* [EXERCISE PROMPT] In the records below, find each line that holds "state" and return it.

* [PROVIDED RECORDS]
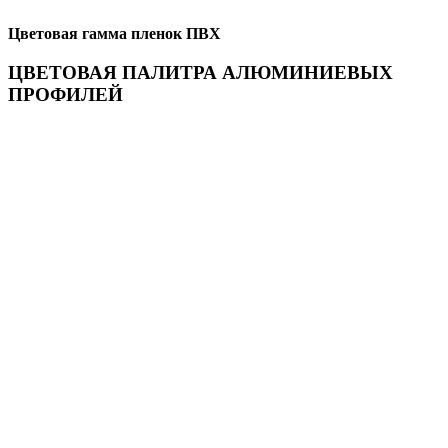
Цветовая гамма пленок ПВХ
ЦВЕТОВАЯ ПАЛИТРА АЛЮМИНИЕВЫХ
ПРОФИЛЕЙ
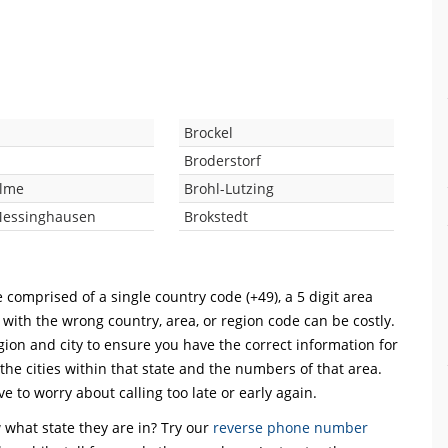
g
Brockel
Broderstorf
Alme
Brohl-Lutzing
Messinghausen
Brokstedt
 comprised of a single country code (+49), a 5 digit area
l with the wrong country, area, or region code can be costly.
ion and city to ensure you have the correct information for
 the cities within that state and the numbers of that area.
ve to worry about calling too late or early again.
what state they are in? Try our
reverse phone number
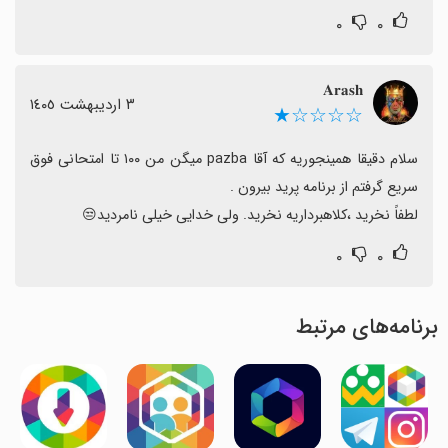
۰
۰
𝐀𝐫𝐚𝐬𝐡
٣ اردیبهشت ١٤٠٥
☆☆☆☆★
سلام دقیقا همینجوریه که آقا pazba میگن من ۱۰۰ تا امتحانی فوق 
لطفاً نخرید ،کلاهبرداریه نخرید. ولی خدایی خیلی نامردید😒
۰
۰
برنامه‌های مرتبط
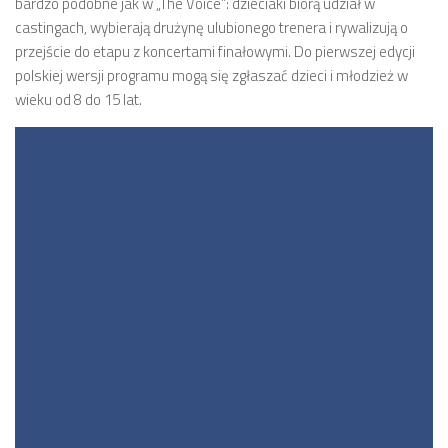
bardzo podobne jak w „The Voice”: dzieciaki biorą udział w
castingach, wybierają drużynę ulubionego trenera i rywalizują o
przejście do etapu z koncertami finałowymi. Do pierwszej edycji
polskiej wersji programu mogą się zgłaszać dzieci i młodzież w
wieku od 8 do 15 lat.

* [RESPONSE TO THE EXERCISE]
 the cities within that state and the numbers of that area.
what state they are in? Try our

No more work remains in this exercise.